Since artificial brains aren’t around yet, task-specific artificial intelligence (AI) algorithms must take the wheel — which means autonomous vehicles must rely on multiple sensors. Fisheye cameras widen the view while other cameras act much like the human eye. Infrared picks up heat signatures. Radar can see through the fog and rain. Light detection and ranging (lidar) pierces through the dark and weaves a neon tapestry of laser beam threads.
“Every sensor has limitations, and every sensor covers another one’s back,” said Nathir Rawashdeh, assistant professor of computing in Michigan Tech’s College of Computing and one of the study’s lead researchers. He works on bringing the sensors’ data together through an AI process called sensor fusion.
“Sensor fusion uses multiple sensors of different modalities to understand a scene,” he said. “You cannot exhaustively program for every detail when the inputs have difficult patterns. That’s why we need AI.”

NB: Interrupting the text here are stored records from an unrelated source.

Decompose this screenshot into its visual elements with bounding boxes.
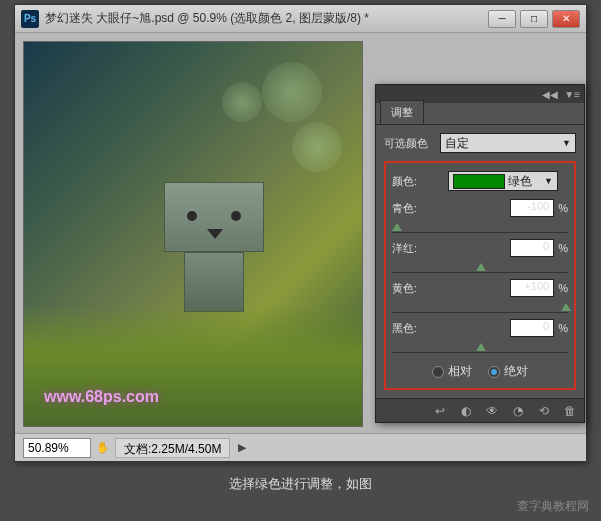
app-icon: Ps [21,10,39,28]
panel-footer: ↩ ◐ 👁 ◔ ⟲ 🗑 [376,398,584,422]
color-value: 绿色 [508,174,532,188]
yellow-slider[interactable] [392,299,568,313]
flyout-icon[interactable]: ▶ [234,440,250,456]
slider-magenta: 洋红: 0% [392,239,568,273]
slider-label: 青色: [392,201,417,216]
radio-absolute[interactable]: 绝对 [488,363,528,380]
slider-black: 黑色: 0% [392,319,568,353]
percent-label: % [558,242,568,254]
preset-select[interactable]: 自定 ▼ [440,133,576,153]
color-select[interactable]: 绿色 ▼ [448,171,558,191]
toggle-icon[interactable]: ◐ [458,403,474,419]
magenta-input[interactable]: 0 [510,239,554,257]
black-slider[interactable] [392,339,568,353]
slider-yellow: 黄色: +100% [392,279,568,313]
chevron-down-icon: ▼ [544,176,553,186]
minimize-button[interactable]: ─ [488,10,516,28]
panel-tabs: 调整 [376,103,584,125]
site-watermark: 查字典教程网 [517,498,589,515]
panel-menu-icon[interactable]: ▼≡ [564,89,580,100]
preset-value: 自定 [445,135,469,152]
titlebar: Ps 梦幻迷失 大眼仔~旭.psd @ 50.9% (选取颜色 2, 图层蒙版/… [15,5,586,33]
slider-label: 黑色: [392,321,417,336]
black-input[interactable]: 0 [510,319,554,337]
chevron-down-icon: ▼ [562,138,571,148]
window-controls: ─ □ ✕ [488,10,580,28]
visibility-icon[interactable]: 👁 [484,403,500,419]
tab-adjustments[interactable]: 调整 [380,100,424,124]
radio-label: 相对 [448,363,472,380]
hand-icon[interactable]: ✋ [95,440,111,456]
radio-icon [488,366,500,378]
preset-label: 可选颜色 [384,136,434,151]
slider-thumb[interactable] [392,223,402,231]
slider-thumb[interactable] [476,343,486,351]
percent-label: % [558,282,568,294]
delete-icon[interactable]: 🗑 [562,403,578,419]
slider-label: 黄色: [392,281,417,296]
magenta-slider[interactable] [392,259,568,273]
slider-thumb[interactable] [561,303,571,311]
radio-relative[interactable]: 相对 [432,363,472,380]
reset-icon[interactable]: ⟲ [536,403,552,419]
method-radios: 相对 绝对 [392,363,568,380]
close-button[interactable]: ✕ [552,10,580,28]
slider-label: 洋红: [392,241,417,256]
maximize-button[interactable]: □ [520,10,548,28]
slider-cyan: 青色: -100% [392,199,568,233]
doc-info: 文档:2.25M/4.50M [115,438,230,458]
canvas[interactable]: www.68ps.com [23,41,363,427]
percent-label: % [558,322,568,334]
zoom-input[interactable]: 50.89% [23,438,91,458]
panel-collapse-icon[interactable]: ◀◀ [542,89,558,100]
radio-label: 绝对 [504,363,528,380]
percent-label: % [558,202,568,214]
statusbar: 50.89% ✋ 文档:2.25M/4.50M ▶ [15,433,586,461]
watermark: www.68ps.com [44,388,159,406]
yellow-input[interactable]: +100 [510,279,554,297]
return-icon[interactable]: ↩ [432,403,448,419]
color-swatch [453,174,505,189]
color-label: 颜色: [392,174,442,189]
cyan-slider[interactable] [392,219,568,233]
adjustments-panel: ◀◀ ▼≡ 调整 可选颜色 自定 ▼ 颜色: 绿色 ▼ 青色: [375,84,585,423]
window-title: 梦幻迷失 大眼仔~旭.psd @ 50.9% (选取颜色 2, 图层蒙版/8) … [45,10,488,27]
cyan-input[interactable]: -100 [510,199,554,217]
radio-icon [432,366,444,378]
canvas-image: www.68ps.com [24,42,362,426]
panel-body: 可选颜色 自定 ▼ 颜色: 绿色 ▼ 青色: -100% [376,125,584,398]
prev-state-icon[interactable]: ◔ [510,403,526,419]
page-caption: 选择绿色进行调整，如图 [0,475,601,493]
slider-thumb[interactable] [476,263,486,271]
highlight-box: 颜色: 绿色 ▼ 青色: -100% 洋红: 0% [384,161,576,390]
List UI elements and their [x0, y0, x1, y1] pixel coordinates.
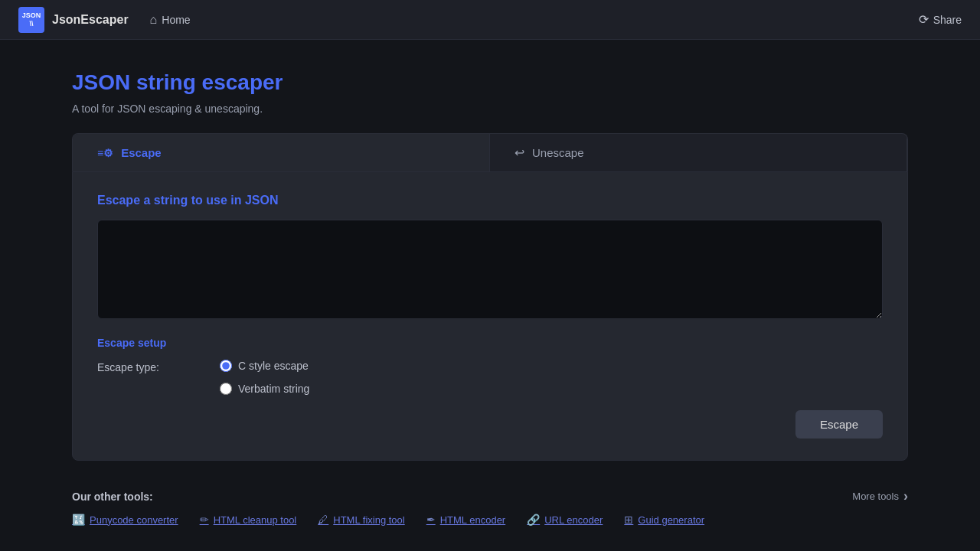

Rawashdeh’s Michigan Tech collaborators include Nader Abu-Alrub, his doctoral student in electrical and computer engineering, and Jeremy Bos, assistant professor of electrical and computer engineering, along with master’s degree students and graduates from Bos’ lab: Akhil Kurup, Derek Chopp and Zach Jeffries. Bos explains that lidar, infrared and other sensors on their own are like the hammer in an old adage. “‘To a hammer, everything looks like a nail,'” quoted Bos. “Well, if you have a screwdriver and a rivet gun, then you have more options.”
Most autonomous sensors and self-driving algorithms are being developed in sunny, clear landscapes. Knowing that the rest of the world is not like Arizona or southern California, Bos’s lab began collecting local data in a Michigan Tech autonomous vehicle (safely driven by a human) during heavy snowfall. Rawashdeh’s team, notably Abu-Alrub, poured over more than 1,000 frames of lidar, radar and image data from snowy roads in Germany and Norway to start teaching their AI program what snow looks like and how to see past it.
“All snow is not created equal,” Bos said, pointing out that the variety of snow makes sensor detection a challenge. Rawashdeh added that pre-processing the data and ensuring accurate labeling is an important step to ensure accuracy and safety: “AI is like a chef — if you have good ingredients, there will be an excellent meal,” he said. “Give the AI learning network dirty sensor data and you’ll get a bad result.”
Low-quality data is one problem and so is actual dirt. Much like road grime, snow buildup on the sensors is a solvable but bothersome issue. Once the view is clear, autonomous vehicle sensors are still not always in agreement about detecting obstacles. Bos mentioned a great example of discovering a deer while cleaning up locally gathered data. Lidar said that blob was nothing (30% chance of an obstacle), the camera saw it like a sleepy human at the wheel (50% chance), and the infrared sensor shouted WHOA (90% sure that is a deer).
Getting the sensors and their risk assessments to talk and learn from each other is like the Indian parable of three blind men who find an elephant: each touches a different part of the elephant — the creature’s ear, trunk and leg — and comes to a different conclusion about what kind of animal it is. Using sensor fusion, Rawashdeh and Bos want autonomous sensors to collectively figure out the answer — be it elephant, deer or snowbank. As Bos puts it, “Rather than strictly voting, by using sensor fusion we will come up with a new estimate.”
While navigating a Keweenaw blizzard is a ways out for autonomous vehicles, their sensors can get better at learning about bad weather and, with advances like sensor fusion, will be able to drive safely on snowy roads one day.